Staphylococcus aureus is an important human pathogen whose pathogenesis involves the synthesis of cell wall associated virulence factors and secreted toxins with damaging effects on the host cells. Most of these pathogenic factors are synthesized in a growth-phase dependent manner as a response to environmental stress like heat, lack of nutrients or other deleterious conditions. Conventional identification of these pathogenic factors is based on Western blot analysis or enzyme-linked immunosorbent assay (ELISA) and is limited by the commercial availability of antibodies against these toxins. We report here the use of matrix-assisted laser desorption/ionization-time of flight (MALDI-TOF) mass spectrometry for monitoring the pathogenic factors of S. aureus. For the identification of pathogenic factors, a methicillin sensitive strain of S. aureus, ATCC-29213, was grown at 37 degrees C or 42 degrees C in brain-heart infusion broth and harvested during the early stationary phase of growth. Secreted proteins were separated by sodium dodecyl sulfate-polyacrylamide gel electrophoresis, enzymatically digested with trypsin and analyzed by MALDI-TOF mass spectrometry. When grown at 42 degrees C, alpha- and beta-hemolysins were found to accumulate in S. aureus supernatants while the concentration of protein A was slightly decreased. The identity of some of these toxins was confirmed by Western-blot analysis. MALDI-TOF mass spectrometry combined with sodium dodecyl sulfate gel electrophoresis represents a rapid and simple approach to characterize the virulence of S. aureus strains which seems to be particularly valuable for the identification of S. aureus exotoxins for which ELISA is not established.

Identification and discrimination of Staphylococcus aureus strains using matrix-assisted laser desorption/ionization-time of flight mass spectrometry.

Staphylococcus aureus is an important human pathogen frequently resistant to a wide range of antibiotics. Methicillin-resistant S. aureus (MRSA) strains are common nosocomial pathogens that pose a world-wide problem.
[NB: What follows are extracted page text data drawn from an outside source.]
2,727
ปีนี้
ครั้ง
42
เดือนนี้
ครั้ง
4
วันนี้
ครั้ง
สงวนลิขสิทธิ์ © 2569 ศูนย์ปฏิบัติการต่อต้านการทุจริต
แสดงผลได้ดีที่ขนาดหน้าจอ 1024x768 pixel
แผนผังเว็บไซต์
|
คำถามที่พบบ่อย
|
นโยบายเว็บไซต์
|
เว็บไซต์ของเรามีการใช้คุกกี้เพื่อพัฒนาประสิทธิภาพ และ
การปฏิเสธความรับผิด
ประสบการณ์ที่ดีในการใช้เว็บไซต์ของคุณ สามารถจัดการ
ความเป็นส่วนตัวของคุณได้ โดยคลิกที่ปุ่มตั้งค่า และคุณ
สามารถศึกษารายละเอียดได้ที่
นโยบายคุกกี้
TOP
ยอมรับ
Rapid and accurate discrimination between methicillin-sensitive S. aureus (MSSA) and methicillin-resistant S. aureus is essential for appropriate therapeutic management and timely intervention for infection control. We report here the application of matrix-assisted laser desorption/ionization-time of flight mass spectrometry (MALDI-TOF MS) for monitoring the bacterial fingerprints expressed by two well characterized S. aureus strains ATCC 29213 (MSSA) and ATCC 43330 (MRSA). Consistent strain-specific data were obtained from subcultures analyzed over a period of three months as well as after changing the growth media from Mueller-Hinton to blood agar indicating the reliability of the method. The bacterial fingerprints of these two strains were compared to independent clinical isolates of S. aureus. A uniform signature profile for MRSA could not be identified. However, the bacterial fingerprints obtained proved to be specific for any given strain. This study demonstrates that MALDI-TOF MS is a powerful method for rapid identification of clonal strains of S. aureus, which might be useful for tracking nosocomial outbreaks of MRSA and for epidemiologic studies of infections diseases in general.